Die effektivste Maßnahme gegen invasive Arten sei es, deren Einschleppung zu verhindern. Dazu gibt es bereits internationale Abkommen beim Warentransport. Problematisch sei, dass die Abkommen im Moment nicht ausreichend durchgesetzt würden. Wenn invasive Arten vor Ort beseitigt wurden, brauche es zudem Renaturierungspläne, sonst ist die unerwünschte Art ganz schnell wieder da.
Effektivstes Mittel gegen invasive Arten heißt nicht Ausrottung
Außerdem heißt Beseitigung nicht immer Ausrottung. Nicht mal bei der Kirschessigfliege, die nicht mit Umweltgiften, sondern mit Schlupfwespen effektiv an ihrer Vermehrung gehindert werden kann. (Schlupfwespen kennen alle, die mal Lebensmittelmotten im Haus hatten.) In den USA und Italien gab es dazu schon Maßnahmen, jetzt zieht die Schweiz nach.
Anderes Beispiel: Wie in Großbritannien ist auch in Italien das nordamerikanische Graunhörnchen eine echte Bedrohung für die einheimischen roten Eichhörnchen – die mit den spitzen Öhrchen. In Italien gab es Bemühungen, das eindringende Tier auszurotten. Es regte sich Widerstand von Seiten des Tierschutzes. Irgendwie auch verständlich, schließlich kann das Grauhörnchen nichts dafür, dass es der Mensch veschleppt, wofür es anschließend auch noch büßen darf.
In einer gesellschaftlichen Debatte hat man sich mittlerweile auf andere Formen der Eindämmung geeinigt. Sven Bacher: "Man muss in der Gesellschaft diskutieren, was die Werte sind." Das seien keine Bauchentscheidungen, Konsequenzen müssen klar kommuniziert werden. Ein teilweise sehr komplexes Unterfangen. "Nicht jede gebietsfremde Art muss bekämpft und ausgerottet werden", ergänzt Katharina Dehner-Schmutz. Aber: "Das Bewusstsein der globalen Auswirkungen müsste gestärkt werden."

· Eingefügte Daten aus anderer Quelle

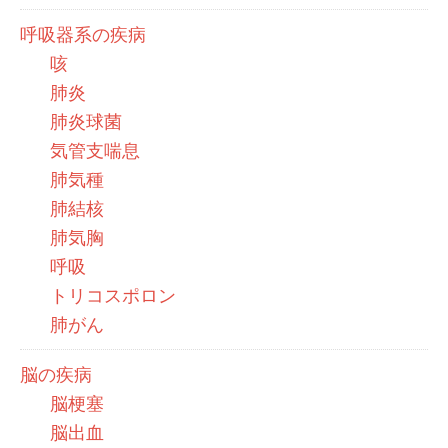
呼吸器系の疾病
咳
肺炎
肺炎球菌
気管支喘息
肺気種
肺結核
肺気胸
呼吸
トリコスポロン
肺がん
脳の疾病
脳梗塞
脳出血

Hanno Seebens wünscht sich eine anders gepolte Kommunikation als die oft übliche: "Man muss bedenken, dass der Mensch das eigentliche Problem ist." Die Veränderung des menschlichen Handelns stünde an erster Stelle, Bekämpfung sei der letzte Schritt. Noch ist es nicht soweit, dass die grünen Mini-Papageien vor seinem Fenster die Saale entlang flattern. Der Zeitpunkt, sich Gedanken zu machen, dass es besser nicht dazu kommt, scheint jedoch genau richtig.
Die Äußerungen der zitierten Forschende entstammen einem virtuellen Panel des Science Media Center am 4. September 2023.